Methods: The study population consisted of 130 patients managed for renal tumours at a single centre from June 2013 to December 2016. The primary outcome was AKI (SCr increased 50% from preoperative baseline), assessed using multivariable logistic regression analysis. The secondary outcome was SCr percentage increase between preoperative baseline and postoperative zenith within seven postoperative days, assessed using multivariable linear regression analysis.

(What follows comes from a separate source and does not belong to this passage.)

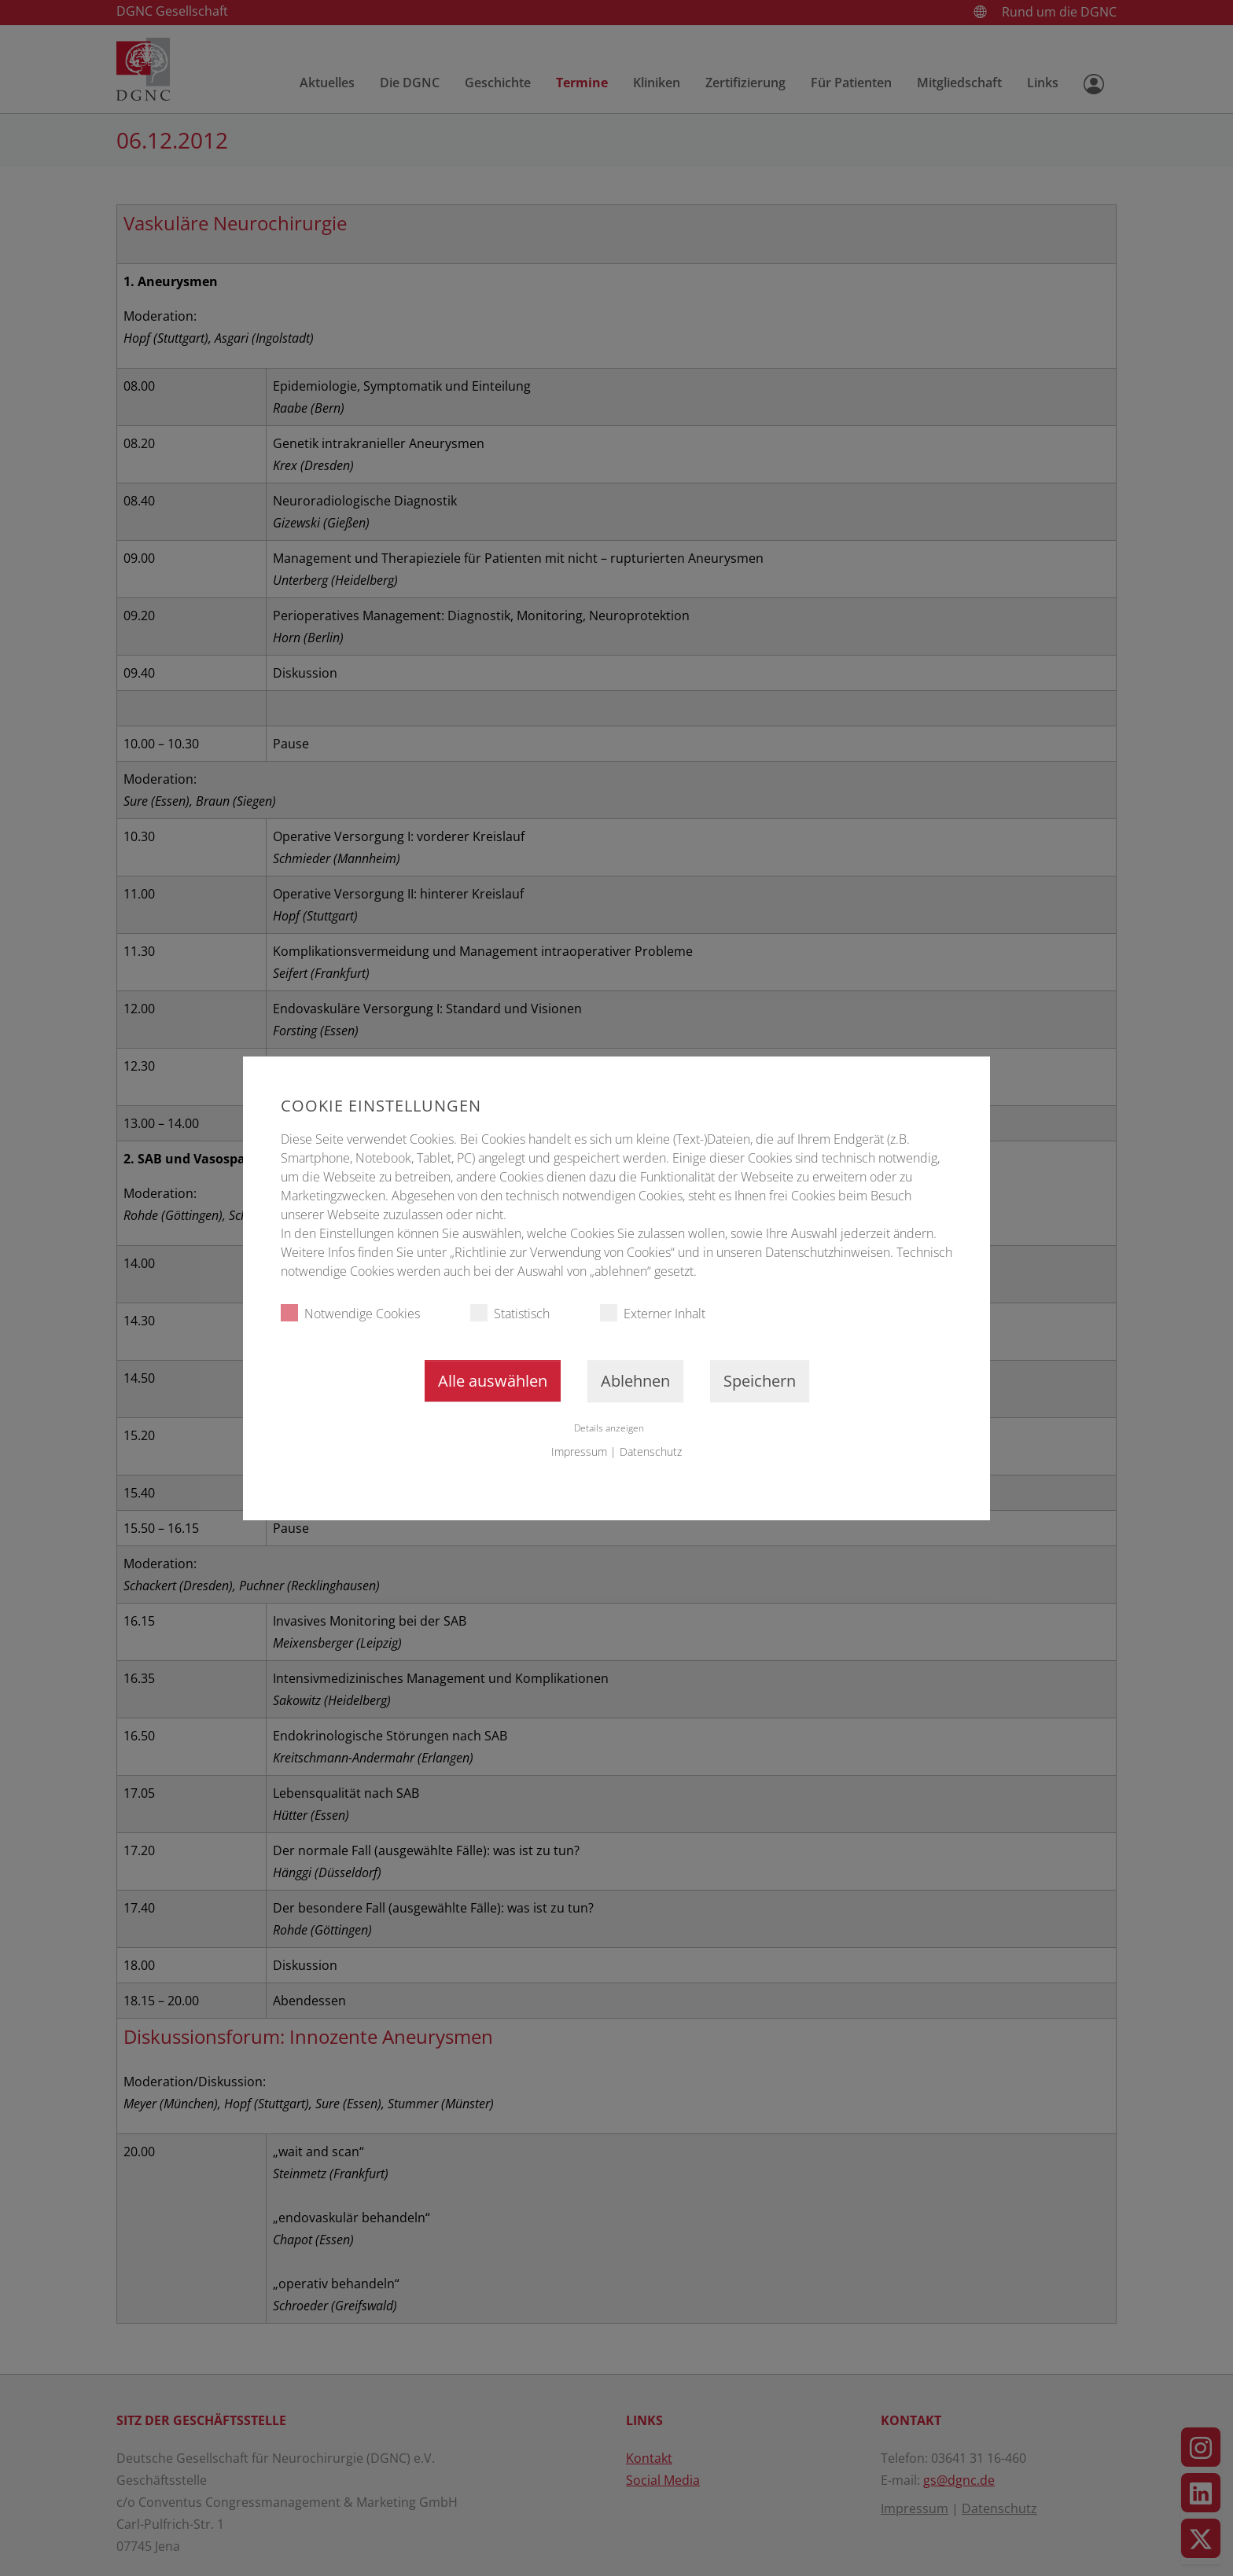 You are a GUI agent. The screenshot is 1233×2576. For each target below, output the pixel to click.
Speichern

Results: Overall, 130 patients were included in the study (mean age 60.1±11.8 years, 62% male, with median baseline SCr 85 [66-104] µmol/L). Following RN, the mean percentage increase in SCr in the first week was 55±29%; 77 (59%) patients experienced AKI. Independent predictors of postoperative AKI were male gender (OR 2.67; 95%CI: 1.01, 6.93), urine albumin-creatinine ratio (OR: 0.66; 95%CI: 0.47, 0.91), preoperative eGFR (OR: 1.03; 95%CI: 1.00, 1.05), laparoscopic nephrectomy (OR: 3.02; 95%CI: 1.00, 9.12), and non-clear cell renal cell carcinoma (OR 0.34; 95%CI: 0.12, 0.95). Independent predictors of SCr percentage increase were male gender (β: 12.0; 95%CI: 2.69, 21.3), urine albumin-creatinine ratio (β: -3.36; 95%CI: -6.55, -0.16), preoperative eGFR (β: 0.38; 95%CI: 0.10, 0.66), laparoscopic nephrectomy (β: 12.7; 95%CI: 1.05, 24.3) and obesity (β: 9.94, 95%CI: 0.61, 19.3).
Conclusions: Male gender, lower levels of albuminuria, higher preoperative eGFR and laparoscopic nephrectomy were independently associated with a higher likelihood of short-term kidney functional impairment following RN.